## Task objective
Filter the entries that follow, copying every line in which the word "estratégica" appears.

[Stored items]

•••

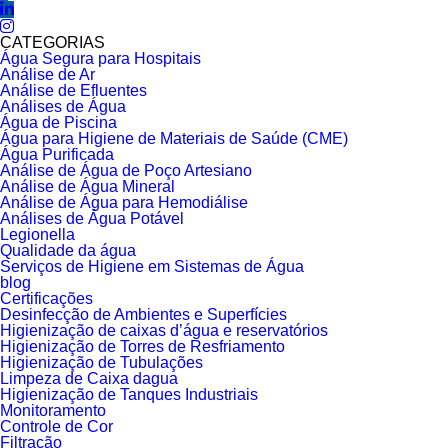
CATEGORIAS
Água Segura para Hospitais
Análise de Ar
Análise de Efluentes
Análises de Água
Água de Piscina
Água para Higiene de Materiais de Saúde (CME)
Água Purificada
Análise de Água de Poço Artesiano
Análise de Água Mineral
Análise de Água para Hemodiálise
Análises de Água Potável
Legionella
Qualidade da água
Serviços de Higiene em Sistemas de Água
blog
Certificações
Desinfecção de Ambientes e Superfícies
Higienização de caixas d’água e reservatórios
Higienização de Torres de Resfriamento
Higienização de Tubulações
Limpeza de Caixa dagua
Higienização de Tanques Industriais
Monitoramento
Controle de Cor
Filtração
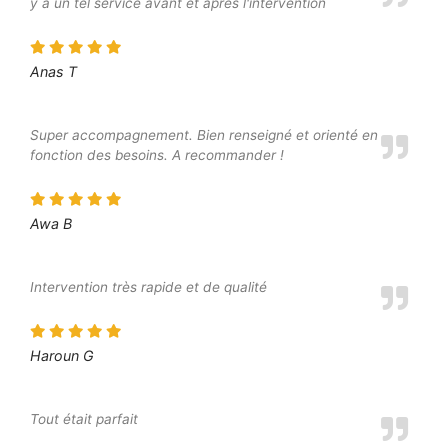
y a un tel service avant et après l'intervention
Anas T
Super accompagnement. Bien renseigné et orienté en
fonction des besoins. A recommander !
Awa B
Intervention très rapide et de qualité
Haroun G
Tout était parfait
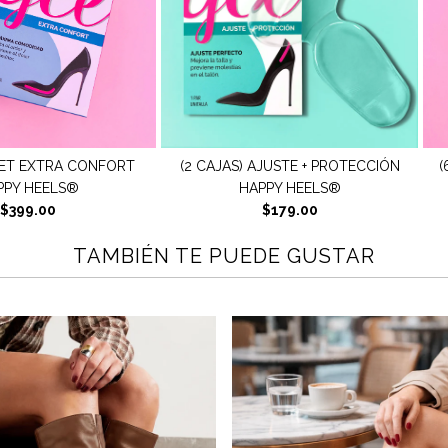
AJUSTE + PROTECCIÓN
(6 CAJAS) SET ANTIDERRAPANTE +
(
PPY HEELS®
CONFORT HAPPY HEELS®
$179.00
$399.00
TAMBIÉN TE PUEDE GUSTAR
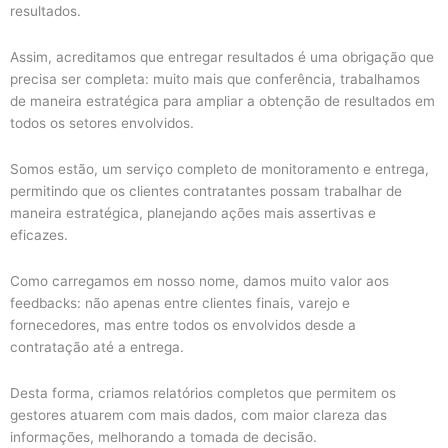
resultados.
Assim, acreditamos que entregar resultados é uma obrigação que
precisa ser completa: muito mais que conferência, trabalhamos
de maneira estratégica para ampliar a obtenção de resultados em
todos os setores envolvidos.
Somos estão, um serviço completo de monitoramento e entrega,
permitindo que os clientes contratantes possam trabalhar de
maneira estratégica, planejando ações mais assertivas e
eficazes.
Como carregamos em nosso nome, damos muito valor aos
feedbacks: não apenas entre clientes finais, varejo e
fornecedores, mas entre todos os envolvidos desde a
contratação até a entrega.
Desta forma, criamos relatórios completos que permitem os
gestores atuarem com mais dados, com maior clareza das
informações, melhorando a tomada de decisão.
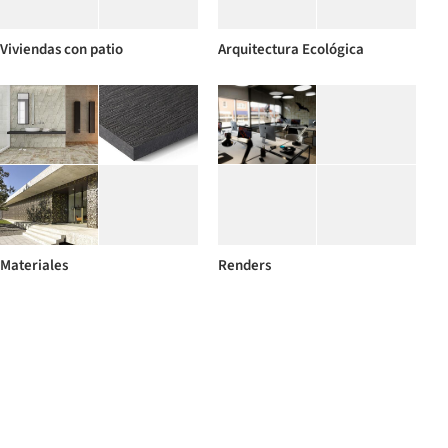
Viviendas con patio
Arquitectura Ecológica
Materiales
Renders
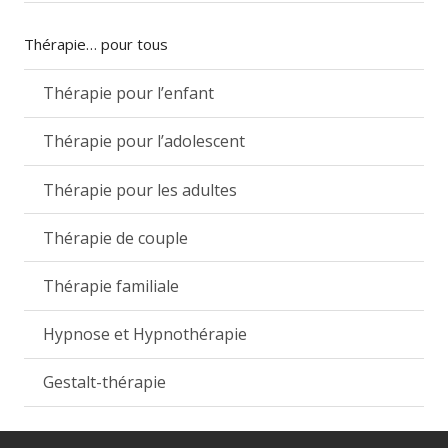
Thérapie… pour tous
Thérapie pour l’enfant
Thérapie pour l’adolescent
Thérapie pour les adultes
Thérapie de couple
Thérapie familiale
Hypnose et Hypnothérapie
Gestalt-thérapie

•••

## Task output
de maneira estratégica para ampliar a obtenção de resultados em
maneira estratégica, planejando ações mais assertivas e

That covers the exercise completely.